The Ninth Circuit panel—Senior Judge Mary Schroeder and Judges Stephen Reinhardt and Susan Graber—said they were bound by Silver’s findings that the witnesses were credible, because they were not clearly erroneous.
The judges also noted that under Ohio Adult Parole Auth. v. Woodward, 523 U.S. 272 (1998), a due process challenge to a clemency denial must be based on extreme circumstances. It has been suggested that the required showing might be made if a decision was made by tossing a coin, if there had been bribery or some other form of corruption, but the Supreme Court has never sustained such a challenge, the judges noted.
Yesterday’s ruling in Schad v. Brewer, 13-16978, follows last Friday’s ruling by the same panel in Schad v. Ryan, 13-16895, affirming the district judge’s rejection of a habeas corpus petition based on ineffective assistance of counsel. The panel held that the claim, based on an alleged failure to develop mitigating evidence regarding mental illness, is essentially the same as one that was rejected earlier and does not fall within the scope of a recent Supreme Court ruling allowing new claims based on ineffective assistance of post-conviction counsel.
Barring last-minute action from the U.S. Supreme Court, Schad faces execution nearly 35 years after he was charged with the murder of a Bisbee man.
Lawyers for the oldest inmate on the state’s death row have all but exhausted their appeals, with just two final efforts at the nation’s highest court still pending.
Schad told the Clemency Board at a hearing last week that he has accepted his fate.
“I’m 71. I don’t have many years left, but I would like to keep what I’ve got and maybe get a few more, experience some of the green grass outside maybe,” he said while asking the board to commute his sentence to life in prison. “If we have to go down that road on Oct. 9....I’ll get my last rites. I’ll go through that. I mean, I have no fear.”

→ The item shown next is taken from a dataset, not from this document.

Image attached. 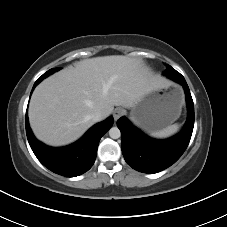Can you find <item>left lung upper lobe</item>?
Returning a JSON list of instances; mask_svg holds the SVG:
<instances>
[{"label":"left lung upper lobe","instance_id":"obj_1","mask_svg":"<svg viewBox=\"0 0 227 227\" xmlns=\"http://www.w3.org/2000/svg\"><path fill=\"white\" fill-rule=\"evenodd\" d=\"M164 75L169 78L172 77V75L181 76V74L173 69L170 65H167L166 70L164 71Z\"/></svg>","mask_w":227,"mask_h":227}]
</instances>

The board declined to recommend commutation to Gov. Jan Brewer.
Schad was on parole for a killing in Utah that involved the 1968 strangulation death of a male sex partner when he was accused of killing Lorimer “Leroy” Grove, 74. Grove’s body was found south of Prescott on Aug. 9, 1978, with a rope knotted around his neck.
Schad was convicted in 1979 and sentenced to death, then retried and convicted a second time in 1985 after the previous conviction was thrown out. The conviction was upheld by the state Supreme Court in 1989 but since has been tied up in a series of federal proceedings.
Schad, who was raised in the Syracuse, N.Y.-area, is the son of a World War II bomber gunner who was shot down and spent more than three years in a German prison camp. When he returned, the senior Schad suffered from alcoholism and mental illness and regularly abused his wife and his oldest son, according to a psychologist’s report filed in court.
The report concluded that the younger Schad, too, suffered from mental illness.
A top Yavapai County prosecutor told the clemency board that despite Schad’s denial, he was twice convicted by juries that rejected his assertion of innocence.
“He doesn’t take any responsibility for what he did,” chief deputy Dennis McGrane told the board. “Accidents two times, died of strangulation? I don’t think so.”